BEGIN Records for the exercise

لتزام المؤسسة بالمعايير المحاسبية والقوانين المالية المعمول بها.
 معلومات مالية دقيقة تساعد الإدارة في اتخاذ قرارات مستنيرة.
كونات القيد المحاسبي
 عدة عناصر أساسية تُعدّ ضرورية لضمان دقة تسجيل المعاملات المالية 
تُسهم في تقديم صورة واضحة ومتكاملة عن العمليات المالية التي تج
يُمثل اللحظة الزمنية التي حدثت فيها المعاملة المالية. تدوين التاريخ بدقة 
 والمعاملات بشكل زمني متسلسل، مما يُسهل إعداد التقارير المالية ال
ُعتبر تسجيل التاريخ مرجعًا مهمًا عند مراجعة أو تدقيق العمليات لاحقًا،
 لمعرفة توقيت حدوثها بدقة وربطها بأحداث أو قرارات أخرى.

END Records for the exercise
BEGIN Records for the exercise

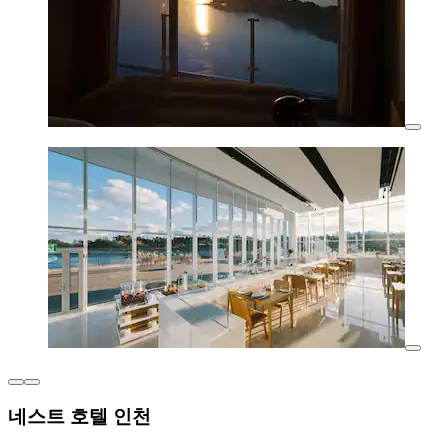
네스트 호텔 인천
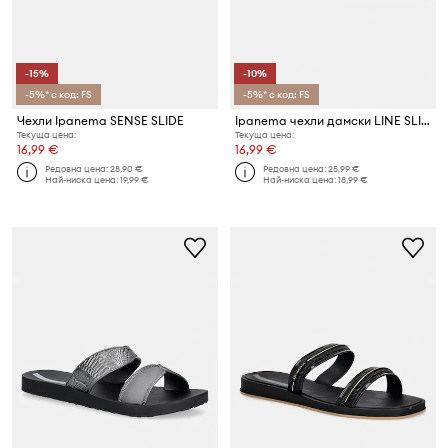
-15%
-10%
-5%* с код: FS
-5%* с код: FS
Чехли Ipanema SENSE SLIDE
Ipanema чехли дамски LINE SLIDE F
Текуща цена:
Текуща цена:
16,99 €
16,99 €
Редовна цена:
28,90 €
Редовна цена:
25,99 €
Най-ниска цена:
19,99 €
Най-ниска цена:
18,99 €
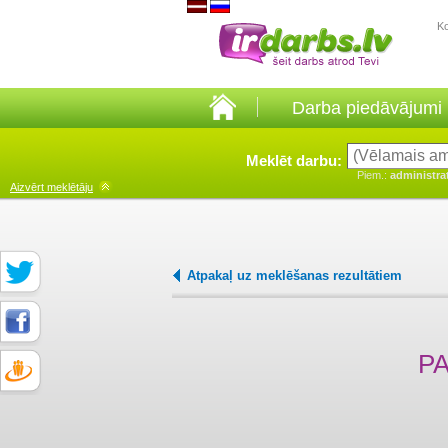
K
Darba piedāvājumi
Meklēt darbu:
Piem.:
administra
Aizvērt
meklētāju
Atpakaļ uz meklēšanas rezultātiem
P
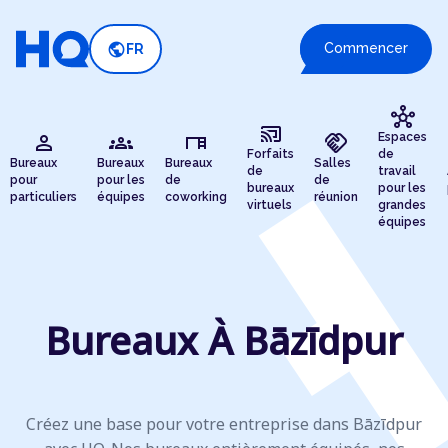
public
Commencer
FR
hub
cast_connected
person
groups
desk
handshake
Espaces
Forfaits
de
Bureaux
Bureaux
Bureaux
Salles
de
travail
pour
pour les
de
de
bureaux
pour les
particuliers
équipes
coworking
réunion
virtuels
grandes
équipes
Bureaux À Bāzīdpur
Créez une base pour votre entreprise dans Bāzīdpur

END Records for the exercise

Requirement: Where a line of the data holds the word "Bāzīdpur", copy that line.

Solution for this problem:
Bureaux À Bāzīdpur
Créez une base pour votre entreprise dans Bāzīdpur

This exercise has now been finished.